Data for this exercise
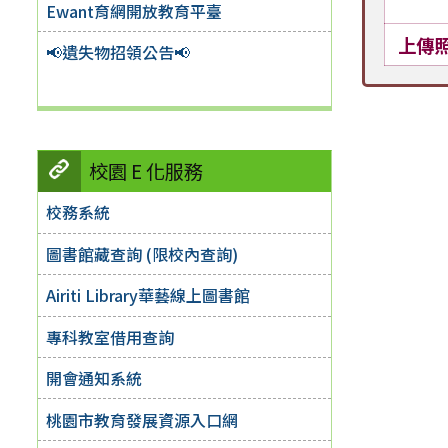
Ewant育網開放教育平臺
上傳
📢遺失物招領公告📢
校園 E 化服務
校務系統
圖書館藏查詢 (限校內查詢)
Airiti Library華藝線上圖書館
專科教室借用查詢
開會通知系統
桃園市教育發展資源入口網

Work item
All of the records above should be returned exactly, though the pictures should not.

Answer to the exercise
Ewant育網開放教育平臺
上傳
📢遺失物招領公告📢
校園 E 化服務
校務系統
圖書館藏查詢 (限校內查詢)
Airiti Library華藝線上圖書館
專科教室借用查詢
開會通知系統
桃園市教育發展資源入口網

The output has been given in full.